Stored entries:

--- START ---

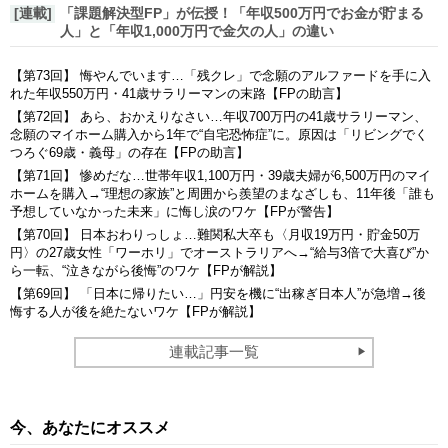
[連載]
「課題解決型FP」が伝授！「年収500万円でお金が貯まる
人」と「年収1,000万円で金欠の人」の違い
【第73回】 悔やんでいます…「残クレ」で念願のアルファードを手に入
れた年収550万円・41歳サラリーマンの末路【FPの助言】
【第72回】 あら、おかえりなさい…年収700万円の41歳サラリーマン、
念願のマイホーム購入から1年で“自宅恐怖症”に。原因は「リビングでく
つろぐ69歳・義母」の存在【FPの助言】
【第71回】 惨めだな…世帯年収1,100万円・39歳夫婦が6,500万円のマイ
ホームを購入→“理想の家族”と周囲から羨望のまなざしも、11年後「誰も
予想していなかった未来」に悔し涙のワケ【FPが警告】
【第70回】 日本おわりっしょ…難関私大卒も〈月収19万円・貯金50万
円〉の27歳女性「ワーホリ」でオーストラリアへ→“給与3倍で大喜び”か
ら一転、“泣きながら後悔”のワケ【FPが解説】
【第69回】 「日本に帰りたい…」円安を機に“出稼ぎ日本人”が急増→後
悔する人が後を絶たないワケ【FPが解説】
連載記事一覧
今、あなたにオススメ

--- END ---

Exercise instructions:
Show all lines above holding "FPの助言".

Result for this task:
れた年収550万円・41歳サラリーマンの末路【FPの助言】
つろぐ69歳・義母」の存在【FPの助言】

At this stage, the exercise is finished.